Information Security Policy
(Easy Read)


TMA’s Information Security Policy addresses UK and EU regulatory compliance for health technology targeting a range of internal roles and external bodies.

It emphasizes information security in all operations, defines its scope including specific exclusions, and sets objectives for protecting information assets, risk management, regulatory adherence, and continual improvement in line with ISO 27001:2018 and NHS standards.


The collection, storage, and processing of data and information are at risk of theft, loss, and corruption, exacerbated by poor training and security breaches. The organization will regularly conduct risk assessments to identify and mitigate these risks through appropriate controls.

Security Policy

The organization’s management-approved information security policy is communicated to all staff and contractual parties, with annual reviews and updates conducted by the SIRO and SMT.

Organisation of Information Security

Management commits to ensuring the confidentiality, integrity, and availability of information, with the SIRO overseeing policy and regulatory alignment, and ISO27000 standards targeted for implementation.

Human Resources Security

Security policies are communicated to all involved parties, with security responsibilities outlined in job descriptions and employment terms, and verification checks performed on new affiliations.

Asset Management

Organizational assets are to be protected, inventoried, and assigned an owner who is responsible for their maintenance and security.

Access Control

Access to information is strictly controlled based on business needs, with formal procedures for user registration and de-registration to maintain security.


Policies governing the use and lifecycle management of cryptographic keys are developed to protect information.

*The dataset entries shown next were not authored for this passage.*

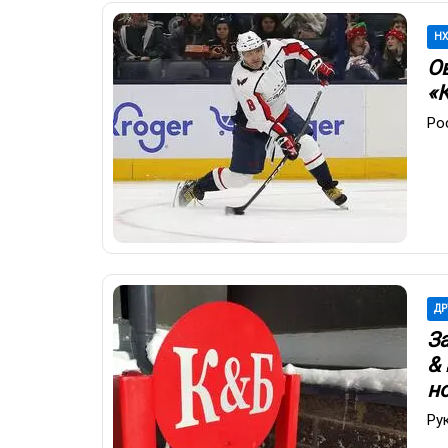
Н
О
«
Ро
ДР
З
&
н
Ру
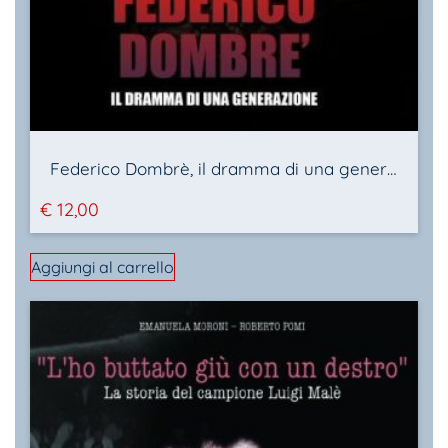
Federico Dombrè, il dramma di una generazione
€
12,00
Aggiungi al carrello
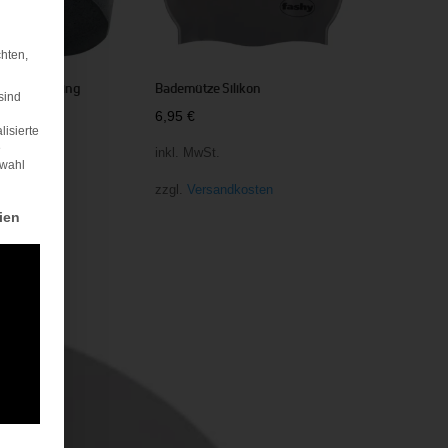
hten,
ube Recycling
Bademütze Silikon
sind
6,95
€
lisierte
e
t.
inkl. MwSt.
swahl
sandkosten
zzgl.
Versandkosten
rden kann. Die erste Service-Gruppe ist essenziell und kann nicht abgewä
ien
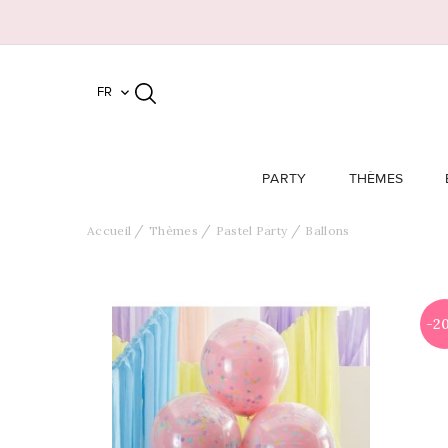
FR

PARTY
THÈMES
Accueil
Thèmes
Pastel Party
Ballons
-2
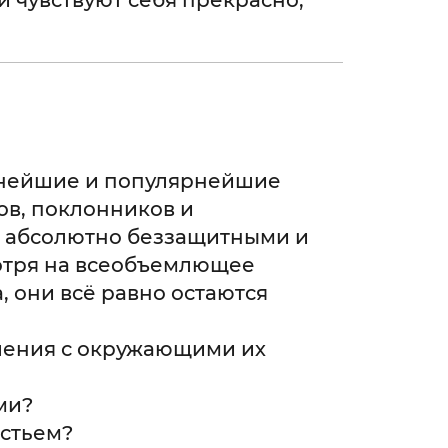
 чувствуют себя прекрасно,
стнейшие и популярнейшие
ов, поклонников и
ся абсолютно беззащитными и
отря на всеобъемлющее
, они всё равно остаются
шения с окружающими их
ми?
астьем?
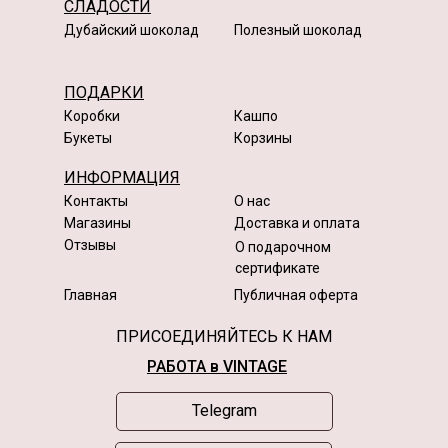
СЛАДОСТИ
Дубайский шоколад
Полезный шоколад
ПОДАРКИ
Коробки
Кашпо
Букеты
Корзины
ИНФОРМАЦИЯ
Контакты
О нас
Магазины
Доставка и оплата
Отзывы
О подарочном
сертификате
Главная
Публичная оферта
ПРИСОЕДИНЯЙТЕСЬ К НАМ
РАБОТА в VINTAGE
Telegram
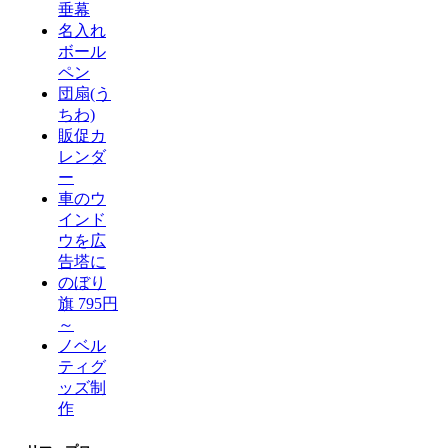
垂幕
名入れ
ボール
ペン
団扇(う
ちわ)
販促カ
レンダ
ー
車のウ
インド
ウを広
告塔に
のぼり
旗 795円
～
ノベル
ティグ
ッズ制
作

Physical and Environmental Security

Sensitive information facilities are housed in secure areas, with physical protections against unauthorized access and environmental threats.

Operations Security

Information processing facilities are operated securely, with detailed procedures and segregation of duties to mitigate risks of misuse.

Communications Security

Procedures ensure the secure transfer of information, protecting communication facilities and electronic messaging.

Systems Acquisition, Development, Maintenance

New and existing information systems are developed with defined security requirements and controls to address identified risks.

Supplier Relationships

Security requirements are established with suppliers, with regular monitoring and auditing of their service delivery.

Information Security Incident Management

Incidents and vulnerabilities are reported and corrected promptly, with formal procedures in place for incident reporting and escalation.

Business Continuity Management

Business continuity plans protect critical processes and ensure timely resumption in the event of information system failures or disasters, supported by impact analysis.


The organization commits to legal and regulatory compliance, with information systems designed and operated to meet these requirements and an internal audit of the ISMS conducted quarterly.